主要实现在AutoSavingCache中,在KeyCache生成的时候,就会提交一个后台进程任务,每隔key_cache_save_period(4 hours)就会将进行持久化。
如果keycache中的数据小于key_cache_keys_to_save(100),则全部持久化,如果大于,则从新到旧取出对应的key_cache_keys_to_save的数据进行持久化。
每次保存keycache的时候,就需要先删除旧的cache文件,然后生成cache文件,文件存放的目录为cassandra.yaml文件中的saved_caches_directory配置项,文件命名为“ksName - cfName- cacheType - version.db",然后再将keycache中选择出来的数据序列化到对应的文件中。
每个CF对应的cache文件都不一样,所以需要分别生成对应的文件,然后逐个遍历keycache,分别写入对应的sstable中。
4、keycache的持久化文件的加载
主要是AutoSavingCache中的public int loadSaved(ColumnFamilyStore cfs)方法
主要是每个CF在加载内存结构ColumnFamilyStore的时候就会加载keycache的持久化文件,但是如果没有cache版本的时候(即ksName - cfName- cacheType.db文件),加载keycache文件,主要只是加载rowkey,然后通过load方法,一个一个rowkey通过查询的方法,查询出RowIndexEngtry对象,然后加载到keycache集合中。
如果有cache版本(即ksName - cfName- cacheType - version.db)的文件,直接反序列化对应的KeyCacheKey和RowIndexEntry对象即可。

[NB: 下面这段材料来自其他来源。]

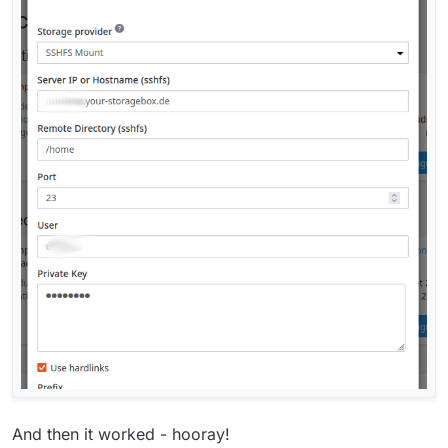
And then it worked - hooray!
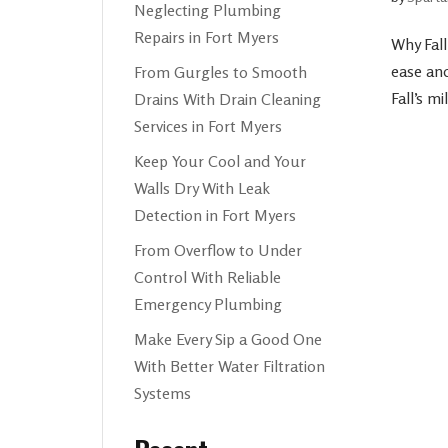
Neglecting Plumbing
Repairs in Fort Myers
Why Fal
ease an
From Gurgles to Smooth
Fall’s m
Drains With Drain Cleaning
Services in Fort Myers
Keep Your Cool and Your
Walls Dry With Leak
Detection in Fort Myers
From Overflow to Under
Control With Reliable
Emergency Plumbing
Make Every Sip a Good One
With Better Water Filtration
Systems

public void load(Set buffers, ColumnFamilyStore cfs)
{
for (ByteBuffer key : buffers)
{
DecoratedKey dk = cfs.partitioner.decorateKey(key);
for (SSTableReader sstable : cfs.getSSTables())
{
RowIndexEntry entry = sstable.getPosition(dk, Operator.EQ);
if (entry != null)
keyCache.put(new KeyCacheKey(sstable.descriptor, key), entry);
}
}
}